Vodpod videos no longer available.Larry Mendte, February 8, 2011
The debate in Congress starts again in earnest this week on how to cut the expected $1.5 trillion Federal deficit this year. And in all of the discussions about cutting social security, cutting medicare, cutting education, cutting scientific research, everybody is ignoring the elephant in the room, or should I say, the map: Afghanistan.
Remember Afghanistan? We’re still at war there. This week it will be 9 years and 4 months, making it by far the longest war in American history. It is also the most neglected war in American history, as there is rarely any media converage or Congressional debate about it.
And money keeps pouring in, and men and women keep dying, while much of America looks the other way. It is project that in 2011 the war in Afghanistan will have cost us $120 billion. That would be a nice chunk out of the deficit.

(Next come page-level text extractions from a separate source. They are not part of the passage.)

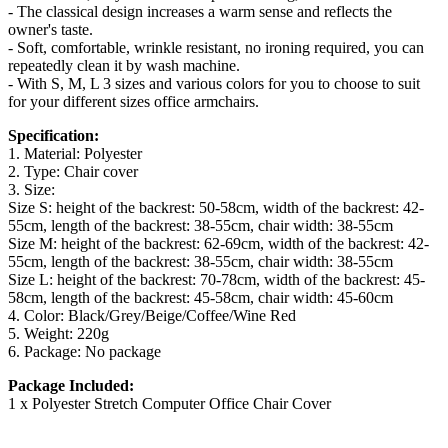
- The classical design increases a warm sense and reflects the
owner's taste.
- Soft, comfortable, wrinkle resistant, no ironing required, you can
repeatedly clean it by wash machine.
- With S, M, L 3 sizes and various colors for you to choose to suit
for your different sizes office armchairs.
Specification:
1. Material: Polyester
2. Type: Chair cover
3. Size:
Size S: height of the backrest: 50-58cm, width of the backrest: 42-
55cm, length of the backrest: 38-55cm, chair width: 38-55cm
Size M: height of the backrest: 62-69cm, width of the backrest: 42-
55cm, length of the backrest: 38-55cm, chair width: 38-55cm
Size L: height of the backrest: 70-78cm, width of the backrest: 45-
58cm, length of the backrest: 45-58cm, chair width: 45-60cm
4. Color: Black/Grey/Beige/Coffee/Wine Red
5. Weight: 220g
6. Package: No package
Package Included:
1 x Polyester Stretch Computer Office Chair Cover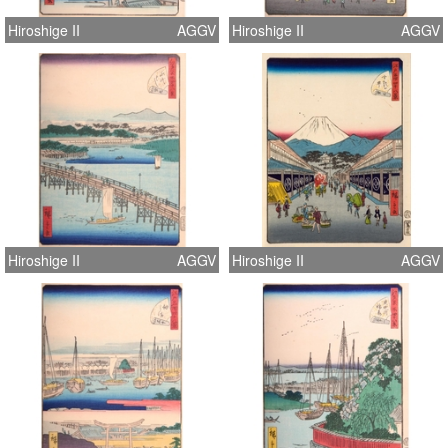
Hiroshige II
AGGV
Hiroshige II
AGGV
Hiroshige II
AGGV
Hiroshige II
AGGV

But that, of course, is not the greatest cost. Since the war began, 1,473 American men and women died in Afghanistan, fighting for this country, almost half of them died just last year. Six have died already this month. Most of their names have not been released.
But they did release the name of Army specialist, Ryan Gartner of Dumont, New Jersey. He was only 23 years old. How many more men and women have to die in a war that has lost its purpose.
So as we talk about wasteful spending, Afghanistan should be topic number one. It is costing us way too much: Ryan Gartner, and 1.472 others are proof of that.